Interestingly, no one knows how many electric vehicle manufacturers exist in China today. Estimates say 300, but the landscape is changing too quickly for bystanders to keep up with the speed and magnitude of investment as corporations push in to gain from the world’s largest car market’s exclusive emphasis on minimizing its oil dependency. However, the boom is likely to come to an end, with the government now stepping in.
“We have many EV enterprises on the market at the moment now,” said Xiao Yaqing, China’s minister of industry and information technology, last month. In the EV sector, we support merger and restructuring initiatives.” Of fact, in China, the government gets what it wants, and the stock prices of any of the top 10 EV manufacturers in the country sank as a result of those remarks.
To different people, sustainability means different things. In China, the emphasis is on leveraging the transportation revolution to create profitable EV mega-brands at home and, eventually, internationally. It’s more likely that they create EVs because it’s a convenient opportunity to exploit than because it’s a way to help the environment.
Is it possible for them to succeed? Sure. Consider how far Chinese automakers have come in the last decade, and not only with EVs. While there are a variety of reasons for their decline, the -60 percent drop in Kia and Hyundai sales over the last five years, as well as the -93 percent drop in Citroen and Peugeot sales since 2014, demonstrates both how rapidly the market can transform and how easily, at least in the mid-market, buyers can be influenced to domestic makers.

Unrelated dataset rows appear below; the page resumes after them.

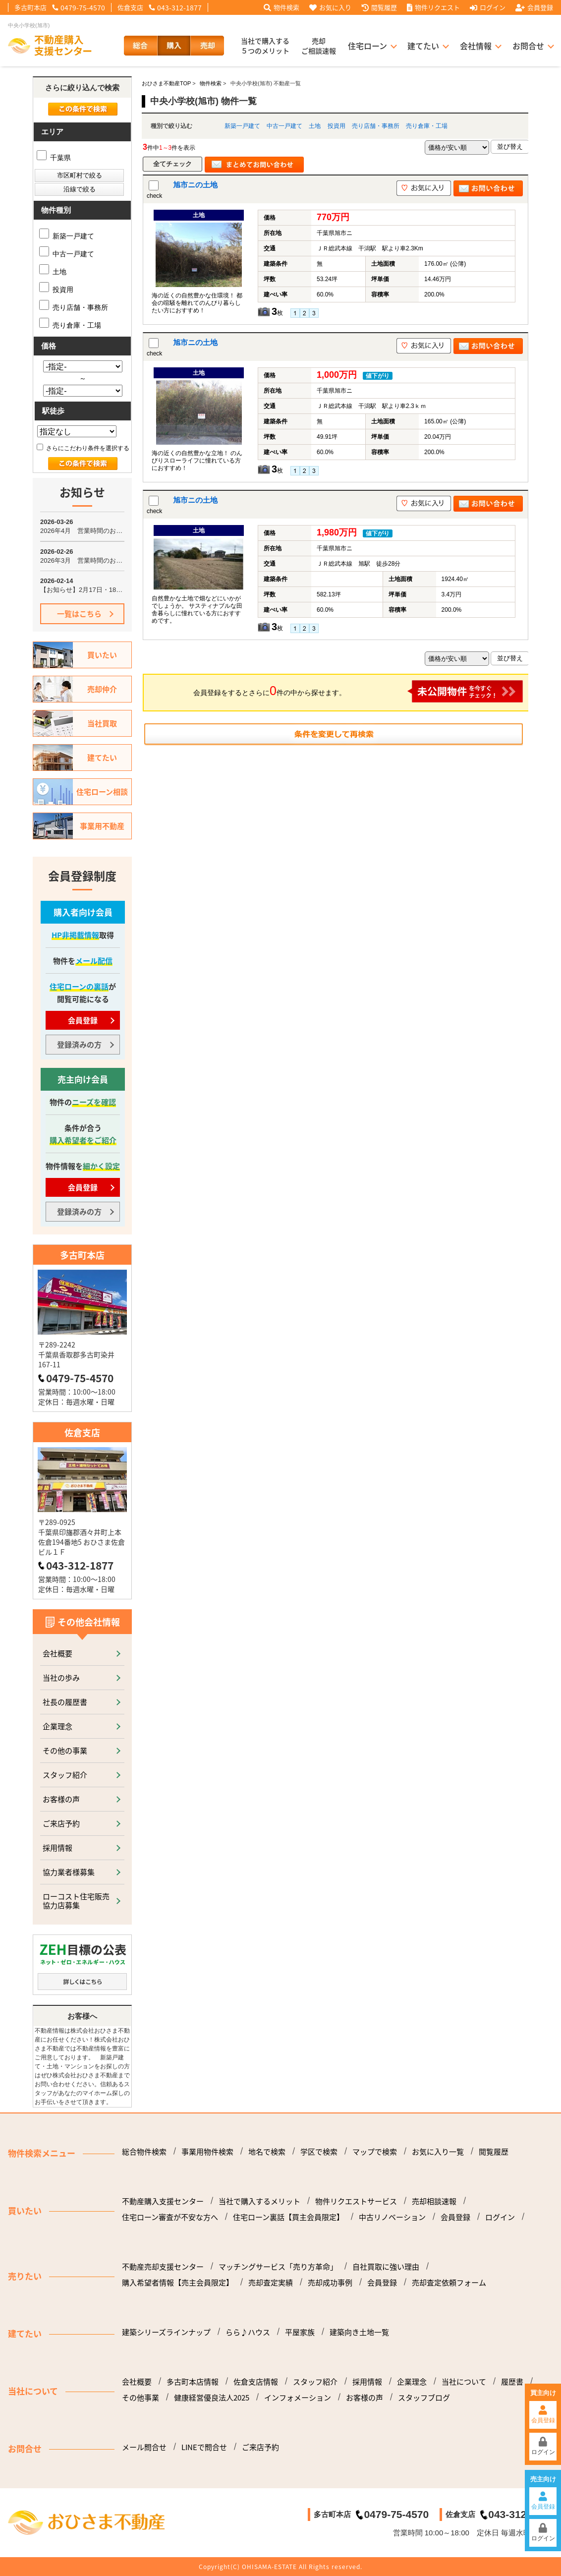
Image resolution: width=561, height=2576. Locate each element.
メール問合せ (144, 2447)
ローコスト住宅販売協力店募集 (76, 1900)
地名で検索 (266, 2151)
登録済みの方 (79, 1044)
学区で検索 (318, 2151)
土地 (315, 125)
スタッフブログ (424, 2397)
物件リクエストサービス (356, 2201)
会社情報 (476, 46)
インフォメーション (297, 2397)
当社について (464, 2381)
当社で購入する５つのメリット (265, 46)
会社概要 (57, 1653)
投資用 (336, 125)
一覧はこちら (79, 613)
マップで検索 (374, 2151)
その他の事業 (65, 1750)
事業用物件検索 (207, 2151)
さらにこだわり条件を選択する (83, 448)
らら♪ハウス (247, 2332)
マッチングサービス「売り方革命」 (278, 2266)
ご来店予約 (61, 1823)
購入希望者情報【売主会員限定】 (177, 2282)
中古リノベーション (392, 2217)
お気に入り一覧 (438, 2151)
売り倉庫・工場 (427, 125)
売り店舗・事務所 (375, 125)
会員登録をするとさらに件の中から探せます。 (358, 691)
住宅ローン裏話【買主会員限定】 (288, 2217)
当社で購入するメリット (259, 2201)
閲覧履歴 (379, 7)
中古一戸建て (284, 125)
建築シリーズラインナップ (166, 2332)
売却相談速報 (434, 2201)
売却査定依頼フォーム (449, 2282)
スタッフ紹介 (65, 1774)
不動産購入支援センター (163, 2201)
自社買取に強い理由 (385, 2266)
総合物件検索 (144, 2151)
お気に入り (330, 7)
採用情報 (57, 1847)
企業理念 (57, 1726)
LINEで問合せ (204, 2447)
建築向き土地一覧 (359, 2332)
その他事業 (140, 2397)
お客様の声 (61, 1799)
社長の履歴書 (65, 1702)
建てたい (423, 46)
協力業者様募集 (69, 1872)
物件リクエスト (433, 7)
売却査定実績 (270, 2282)
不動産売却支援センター (163, 2266)
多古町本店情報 (193, 2381)
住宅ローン (367, 46)
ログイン (487, 7)
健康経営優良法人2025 (211, 2397)
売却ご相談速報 (318, 46)
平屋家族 (300, 2332)
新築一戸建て (242, 125)
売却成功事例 (330, 2282)
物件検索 (281, 7)
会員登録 (534, 7)
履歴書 (512, 2381)
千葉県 (54, 158)
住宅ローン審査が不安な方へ (170, 2217)
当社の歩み (61, 1677)
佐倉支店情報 (255, 2381)
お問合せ (528, 46)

These proceeds from domestic sales will be used to fuel international goals. Who will be the most successful? The Chinese automobile industry is far too large and complex to make reliable predictions, but it’s impossible to ignore the fact that Great Wall (with Wey), SAIC (with MG), Nio, and Geely (with Lynk&Co) already are preparing the groundwork in Europe. When you include in multibillion-dollar investments from tech companies like Xiaomi (China’s Apple) and Zhiji (a SAIC-Alibaba joint venture), the number of viable challengers quickly expands.

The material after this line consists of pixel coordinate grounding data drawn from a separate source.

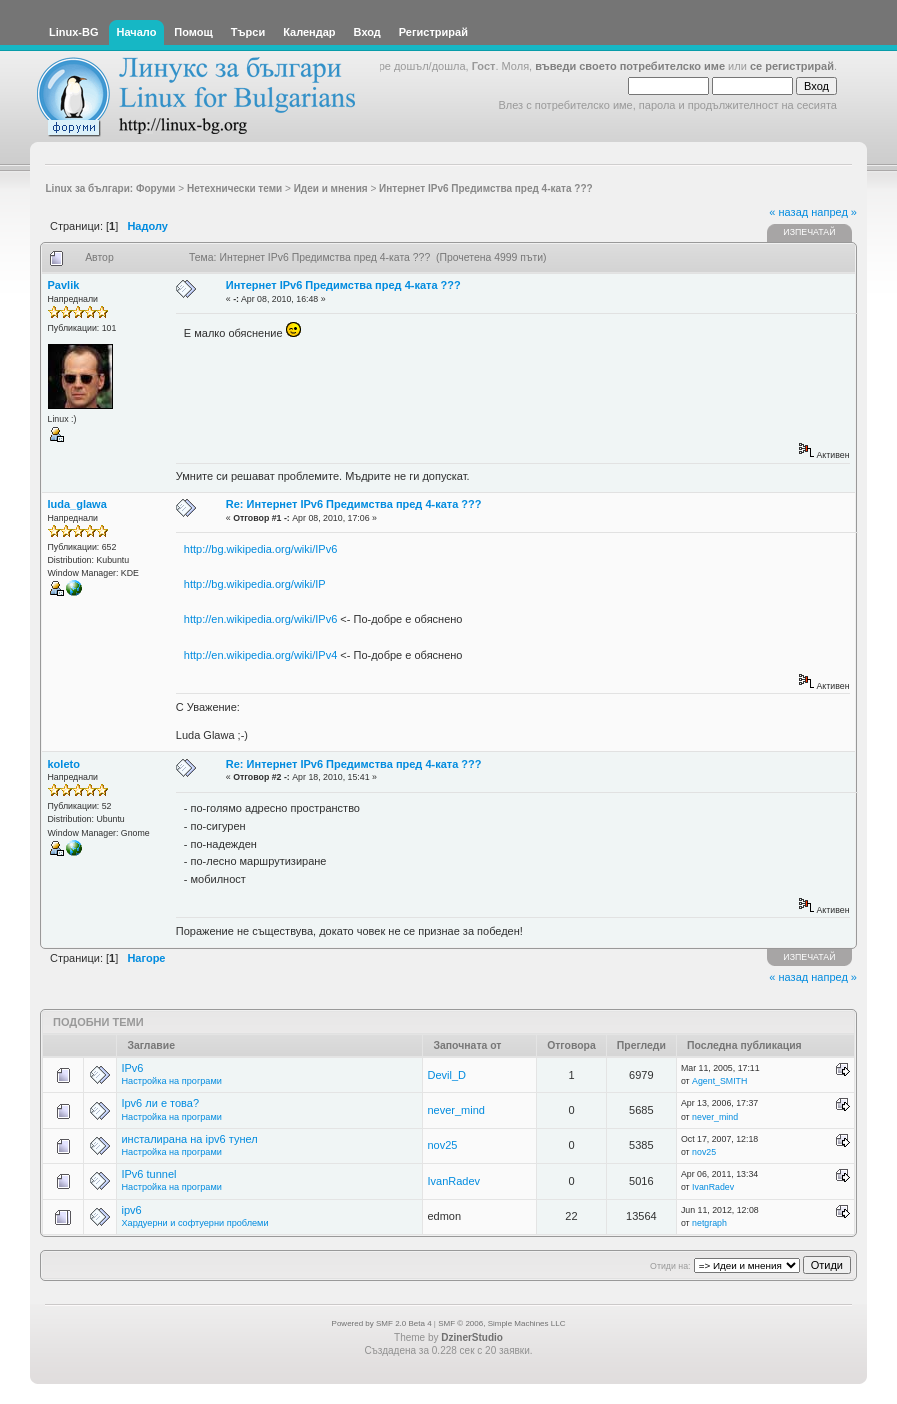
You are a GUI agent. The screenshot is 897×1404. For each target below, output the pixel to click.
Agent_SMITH (719, 1081)
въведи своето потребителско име (630, 66)
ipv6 (131, 1210)
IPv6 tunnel (148, 1174)
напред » (834, 212)
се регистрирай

In a market now plagued by overproduction and razor-thin margins, the notion that this category alone would contribute 10-15% more enterprises to those already here is frightening. Can they truly make a name for themselves in a market where Honda is struggling?
Xiao’s desire for centralized megabrands makes complete sense in this perspective. Much will depend on obtaining a competitive advantage (more likely in connection or battery technology) or a price advantage – something China has historically dominated, but with little regard for everything from labor, conditions to impact on the environment. China has no intention of diluting its likelihood of succeeding through excessive competition.